**WHAT TO DO**
Once the pictures are set aside, output all the records exactly.

Transcribed page contents:
┄┄┄┄┄┄

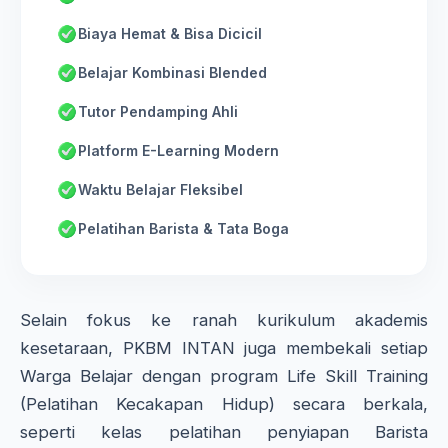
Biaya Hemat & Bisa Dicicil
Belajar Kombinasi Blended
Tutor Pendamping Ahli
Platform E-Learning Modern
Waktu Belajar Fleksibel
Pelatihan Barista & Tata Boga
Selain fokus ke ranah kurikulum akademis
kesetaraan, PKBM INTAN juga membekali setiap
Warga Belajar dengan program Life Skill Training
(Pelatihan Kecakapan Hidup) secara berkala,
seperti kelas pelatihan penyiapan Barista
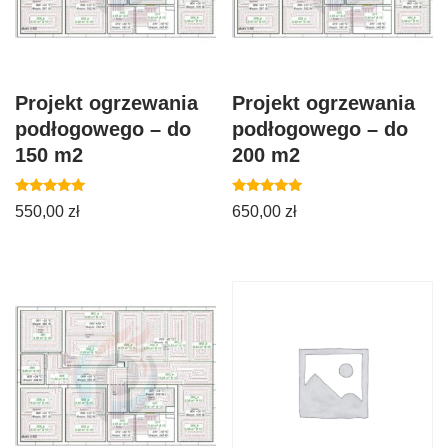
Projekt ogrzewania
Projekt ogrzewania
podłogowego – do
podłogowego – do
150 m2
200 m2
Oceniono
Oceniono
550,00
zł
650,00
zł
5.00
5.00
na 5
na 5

┄┄┄┄┄┄

**OUTPUT**
Biaya Hemat & Bisa Dicicil
Belajar Kombinasi Blended
Tutor Pendamping Ahli
Platform E-Learning Modern
Waktu Belajar Fleksibel
Pelatihan Barista & Tata Boga
Selain fokus ke ranah kurikulum akademis
kesetaraan, PKBM INTAN juga membekali setiap
Warga Belajar dengan program Life Skill Training
(Pelatihan Kecakapan Hidup) secara berkala,
seperti kelas pelatihan penyiapan Barista
Projekt ogrzewania
Projekt ogrzewania
podłogowego – do
podłogowego – do
150 m2
200 m2
Oceniono
Oceniono
550,00
zł
650,00
zł
5.00
5.00
na 5
na 5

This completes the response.